Supponendo che l'utilizzo della CPU raggiunga brevemente un valore elevato, mentre:

  • il sito web funziona normalmente
  • non vengono documentati limiti
  • non si verifichino errori
  • il valore successivamente scende di nuovo

Non c'è quindi automaticamente alcun bisogno di agire.

Un picco di carico può essere semplicemente sorto da un compito appena eseguito.

I limiti ricorrenti sono più rilevanti #

Decisamente più interessante è un modello come:

ogni giorno verso le 02:00
→ la CPU aumenta notevolmente
→ l'I/O aumenta
→ vengono raggiunti i limiti
→ contemporaneamente il sito web risponde lentamente

Un simile schema ricorrente depone a favore di un'analisi più approfondita dei processi in corso in quel momento.

Confrontare i cronjob con gli eventi delle risorse #

Se i problemi di risorse si verificano regolarmente alla stessa ora, controlla anche i cronjob pianificati.
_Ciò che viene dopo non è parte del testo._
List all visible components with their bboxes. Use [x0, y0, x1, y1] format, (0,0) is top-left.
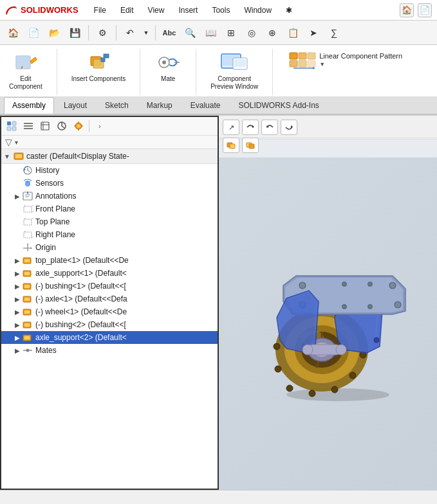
svg-point-45: [26, 183, 29, 185]
tree-item-axle-support-1[interactable]: ▶ axle_support<1> (Default<: [1, 267, 218, 280]
tree-item-annotations[interactable]: ▶ Annotations: [1, 190, 218, 203]
home-button[interactable]: 🏠: [400, 3, 414, 17]
tree-btn-icon1[interactable]: [4, 119, 19, 133]
axle-support-2-expand[interactable]: ▶: [13, 334, 22, 341]
magnify-btn[interactable]: 🔍: [181, 24, 199, 42]
tree-item-bushing-1[interactable]: ▶ (-) bushing<1> (Default<<[: [1, 280, 218, 292]
tab-markup[interactable]: Markup: [138, 97, 181, 114]
tree-item-front-plane[interactable]: Front Plane: [1, 203, 218, 215]
view-btn-rotate2[interactable]: [261, 120, 278, 135]
view-btn-rotate1[interactable]: [242, 120, 259, 135]
tree-item-origin[interactable]: Origin: [1, 241, 218, 254]
undo-tb-btn[interactable]: ↶: [121, 24, 139, 42]
tree-item-history[interactable]: History: [1, 164, 218, 177]
copy-btn[interactable]: ⊕: [263, 24, 281, 42]
tree-item-top-plate[interactable]: ▶ top_plate<1> (Default<<De: [1, 254, 218, 267]
arrow-btn[interactable]: ➤: [304, 24, 322, 42]
new-tb-btn[interactable]: 📄: [24, 24, 42, 42]
abc-btn[interactable]: Abc: [160, 24, 178, 42]
svg-marker-5: [101, 54, 109, 62]
tree-item-axle-support-2[interactable]: ▶ axle_support<2> (Default<: [1, 331, 218, 344]
bushing-1-expand[interactable]: ▶: [13, 283, 22, 290]
component-preview-btn[interactable]: ComponentPreview Window: [207, 49, 262, 93]
title-controls: 🏠 📄: [400, 3, 432, 17]
top-plate-expand[interactable]: ▶: [13, 257, 22, 264]
tree-root-item[interactable]: ▼ caster (Default<Display State-: [1, 149, 218, 164]
linear-component-pattern-btn[interactable]: Linear Component Pattern ▼: [283, 49, 406, 80]
undo-dropdown[interactable]: ▼: [142, 24, 151, 42]
tree-expand-btn[interactable]: ›: [92, 119, 107, 133]
mate-btn[interactable]: Mate: [151, 49, 185, 84]
menu-tools[interactable]: Tools: [209, 4, 232, 16]
save-tb-btn[interactable]: 💾: [66, 24, 84, 42]
svg-rect-13: [290, 53, 297, 59]
tree-item-axle-1[interactable]: ▶ (-) axle<1> (Default<<Defa: [1, 292, 218, 305]
annotations-label: Annotations: [35, 192, 215, 201]
home-tb-btn[interactable]: 🏠: [4, 24, 22, 42]
view-btn-comp1[interactable]: [223, 138, 239, 153]
ribbon-group-edit: EditComponent: [5, 49, 57, 95]
tree-item-wheel-1[interactable]: ▶ (-) wheel<1> (Default<<De: [1, 305, 218, 318]
tree-btn-icon2[interactable]: [21, 119, 36, 133]
new-button[interactable]: 📄: [418, 3, 432, 17]
svg-point-98: [275, 366, 281, 372]
ribbon-toolbar: EditComponent Insert Components: [0, 45, 437, 97]
tab-evaluate[interactable]: Evaluate: [182, 97, 229, 114]
tree-item-mates[interactable]: ▶ Mates: [1, 344, 218, 357]
tree-btn-icon5[interactable]: [71, 119, 86, 133]
tree-item-right-plane[interactable]: Right Plane: [1, 228, 218, 241]
svg-point-120: [336, 345, 346, 355]
tab-addins[interactable]: SOLIDWORKS Add-Ins: [230, 97, 327, 114]
lcp-dropdown-arrow[interactable]: ▼: [319, 61, 402, 68]
open-tb-btn[interactable]: 📂: [45, 24, 63, 42]
svg-point-117: [367, 304, 372, 309]
mates-label: Mates: [35, 346, 215, 355]
circle-btn[interactable]: ◎: [243, 24, 261, 42]
tree-btn-icon3[interactable]: [37, 119, 53, 133]
view-btn-rotate3[interactable]: [281, 120, 297, 135]
tree-content: ▼ caster (Default<Display State- Histor: [1, 149, 218, 489]
filter-dropdown[interactable]: ▾: [15, 139, 18, 146]
insert-components-btn[interactable]: Insert Components: [68, 49, 130, 84]
spell-btn[interactable]: 📖: [201, 24, 219, 42]
menu-view[interactable]: View: [145, 4, 167, 16]
tab-sketch[interactable]: Sketch: [97, 97, 137, 114]
tree-item-top-plane[interactable]: Top Plane: [1, 215, 218, 228]
root-expand[interactable]: ▼: [4, 153, 13, 160]
tree-item-bushing-2[interactable]: ▶ (-) bushing<2> (Default<<[: [1, 318, 218, 331]
tree-item-sensors[interactable]: Sensors: [1, 177, 218, 190]
extra-btn[interactable]: ∑: [325, 24, 343, 42]
wheel-1-expand[interactable]: ▶: [13, 309, 22, 316]
edit-component-btn[interactable]: EditComponent: [5, 49, 46, 93]
menu-file[interactable]: File: [91, 4, 109, 16]
viewport-3d[interactable]: [219, 158, 437, 490]
svg-rect-0: [16, 56, 30, 69]
top-plane-label: Top Plane: [35, 217, 215, 226]
main-area: › ▽ ▾ ▼ caster (Default<Display State-: [0, 116, 437, 490]
axle-support-1-expand[interactable]: ▶: [13, 270, 22, 277]
annotations-expand[interactable]: ▶: [13, 193, 22, 200]
bushing-2-expand[interactable]: ▶: [13, 321, 22, 328]
menu-extra[interactable]: ✱: [283, 4, 295, 16]
view-btn-perspective[interactable]: ↗: [223, 120, 239, 135]
svg-rect-14: [299, 53, 306, 59]
grid-btn[interactable]: ⊞: [222, 24, 240, 42]
svg-point-101: [331, 386, 338, 393]
menu-edit[interactable]: Edit: [118, 4, 136, 16]
view-btn-comp2[interactable]: [242, 138, 259, 153]
svg-point-119: [302, 345, 313, 355]
tab-assembly[interactable]: Assembly: [4, 97, 54, 114]
viewport-panel: ↗: [219, 116, 437, 490]
top-plate-label: top_plate<1> (Default<<De: [35, 256, 215, 265]
clipboard-btn[interactable]: 📋: [284, 24, 302, 42]
axle-support-1-label: axle_support<1> (Default<: [35, 269, 215, 278]
menu-insert[interactable]: Insert: [176, 4, 200, 16]
tab-layout[interactable]: Layout: [55, 97, 95, 114]
svg-rect-65: [24, 259, 30, 262]
menu-window[interactable]: Window: [241, 4, 274, 16]
tree-btn-icon4[interactable]: [54, 119, 70, 133]
settings-tb-btn[interactable]: ⚙: [93, 24, 111, 42]
filter-icon: ▽: [5, 137, 12, 147]
axle-1-expand[interactable]: ▶: [13, 296, 22, 303]
mates-expand[interactable]: ▶: [13, 347, 22, 354]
Un processo di importazione, esportazione, backup o sincronizzazione può determinare un carico ricorrente.

Spiegheremo come investigare sui problemi dei cronjob su Cronjob non funziona: cause e soluzioni.
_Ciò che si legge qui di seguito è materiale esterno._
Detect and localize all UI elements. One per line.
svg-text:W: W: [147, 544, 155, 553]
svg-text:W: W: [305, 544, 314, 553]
Diversi cronjob allo stesso tempo #

Se più cronjob a elevato utilizzo di risorse si avviano esattamente nello stesso momento, le relative richieste possono sommarsi.

Per esempio:

02:00 → Importazione
02:00 → Esportazione
02:00 → Sincronizzazione
02:00 → Processo di manutenzione

Se le rispettive applicazioni sono flessibili nel tempo, può essere opportuno distribuire gli orari di avvio.

Non modificare tuttavia i programmi predefiniti di un'applicazione senza averli prima verificati.
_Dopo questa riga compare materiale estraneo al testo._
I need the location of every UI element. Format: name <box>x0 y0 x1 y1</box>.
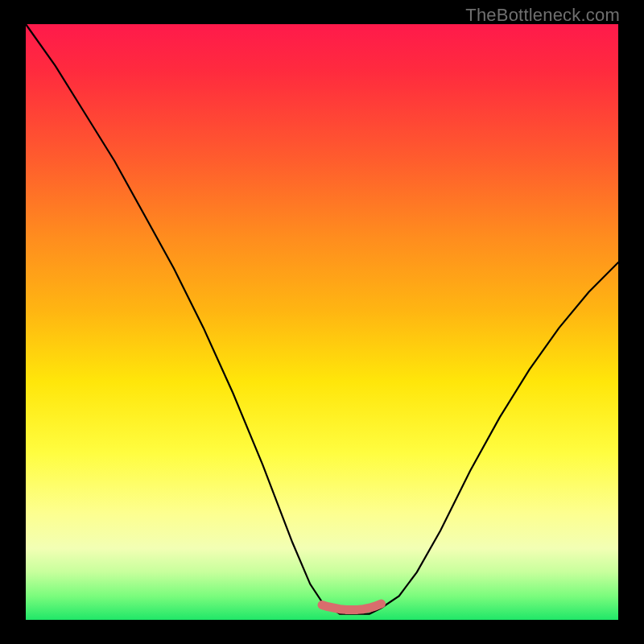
optimal-range-marker-path <box>322 604 382 609</box>
watermark-text: TheBottleneck.com <box>465 5 620 26</box>
bottleneck-curve-path <box>26 24 618 614</box>
chart-stage: TheBottleneck.com <box>0 0 644 644</box>
plot-area <box>26 24 618 620</box>
curve-svg <box>26 24 618 620</box>
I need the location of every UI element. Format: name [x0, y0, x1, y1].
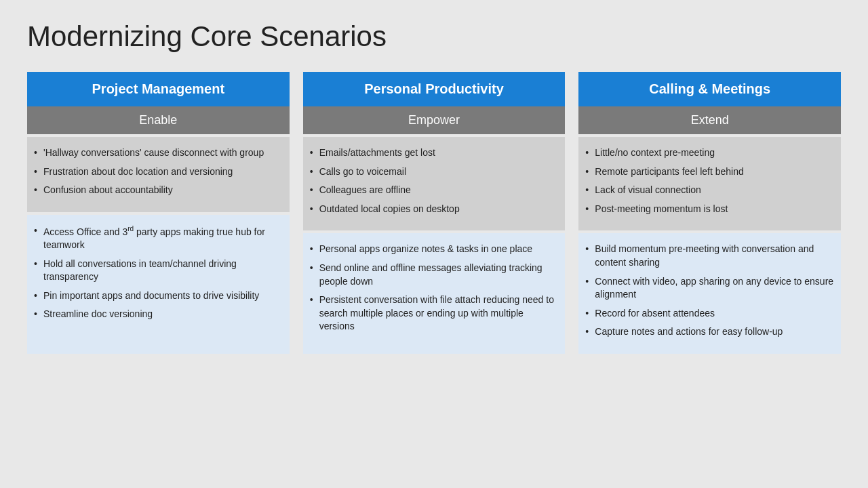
problem-item: 'Hallway conversations' cause disconnect…	[31, 146, 283, 160]
solution-item: Send online and offline messages allevia…	[307, 262, 559, 288]
header-calling-meetings: Calling & Meetings	[578, 72, 841, 106]
solutions-calling-meetings: Build momentum pre-meeting with conversa…	[578, 233, 841, 354]
problem-item: Lack of visual connection	[583, 184, 834, 197]
header-personal-productivity: Personal Productivity	[303, 72, 566, 106]
solution-item: Access Office and 3rd party apps making …	[31, 224, 283, 252]
problem-item: Confusion about accountability	[31, 184, 283, 197]
solution-item: Record for absent attendees	[583, 307, 834, 321]
problems-project-management: 'Hallway conversations' cause disconnect…	[27, 137, 290, 212]
problem-item: Little/no context pre-meeting	[583, 146, 834, 160]
solutions-personal-productivity: Personal apps organize notes & tasks in …	[303, 233, 566, 354]
problem-item: Colleagues are offline	[307, 184, 559, 197]
problem-item: Post-meeting momentum is lost	[583, 203, 834, 216]
solution-item: Capture notes and actions for easy follo…	[583, 325, 834, 339]
column-project-management: Project ManagementEnable'Hallway convers…	[27, 72, 290, 354]
page-title: Modernizing Core Scenarios	[27, 20, 841, 53]
column-personal-productivity: Personal ProductivityEmpowerEmails/attac…	[303, 72, 566, 354]
problem-item: Frustration about doc location and versi…	[31, 165, 283, 179]
solution-item: Build momentum pre-meeting with conversa…	[583, 243, 834, 269]
header-project-management: Project Management	[27, 72, 290, 106]
solution-item: Hold all conversations in team/channel d…	[31, 258, 283, 284]
column-calling-meetings: Calling & MeetingsExtendLittle/no contex…	[578, 72, 841, 354]
problem-item: Calls go to voicemail	[307, 165, 559, 179]
solution-item: Connect with video, app sharing on any d…	[583, 275, 834, 302]
subheader-project-management: Enable	[27, 106, 290, 134]
solution-item: Streamline doc versioning	[31, 308, 283, 321]
problem-item: Outdated local copies on desktop	[307, 203, 559, 216]
problems-personal-productivity: Emails/attachments get lostCalls go to v…	[303, 137, 566, 230]
problems-calling-meetings: Little/no context pre-meetingRemote part…	[578, 137, 841, 230]
subheader-calling-meetings: Extend	[578, 106, 841, 134]
problem-item: Remote participants feel left behind	[583, 165, 834, 179]
solution-item: Pin important apps and documents to driv…	[31, 289, 283, 303]
main-grid: Project ManagementEnable'Hallway convers…	[27, 72, 841, 354]
subheader-personal-productivity: Empower	[303, 106, 566, 134]
problem-item: Emails/attachments get lost	[307, 146, 559, 160]
solution-item: Personal apps organize notes & tasks in …	[307, 243, 559, 256]
solution-item: Persistent conversation with file attach…	[307, 293, 559, 333]
solutions-project-management: Access Office and 3rd party apps making …	[27, 215, 290, 354]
I backup possono richiedere risorse #

I processi di backup e archiviazione possono consumare CPU, I/O e altre risorse a seconda del volume.

Se si verifica un picco di carico durante un backup, la correlazione temporale è quindi rilevante.

Ciò non significa tuttavia automaticamente che il backup sia difettoso.

Le importazioni e le esportazioni possono causare picchi di carico #

Grandi importazioni ed esportazioni di dati sono esempi tipici di operazioni temporaneamente intensive in termini di risorse.

Un'importazione di prodotti WooCommerce, un'operazione estesa sul database o l'elaborazione di molti file possono richiedere temporaneamente molte più risorse rispetto al normale funzionamento del sito web.

Plugin WordPress come possibile causa #

In WordPress i plugin possono eseguire attività in background, query di database o connessioni esterne.

Se un problema di risorse inizia immediatamente dopo l'installazione o l'aggiornamento di un plugin, questa correlazione temporale dovrebbe essere indagata.

Il plugin non risulta quindi ancora automaticamente provato come causa.

Una diagnosi sistematica dei conflitti si trova su Identificare e risolvere i conflitti tra plugin e temi WordPress.

WooCommerce richiede spesso una maggiore elaborazione dinamica #

I negozi online contengono molte aree che non possono essere trattate semplicemente come pagine statiche.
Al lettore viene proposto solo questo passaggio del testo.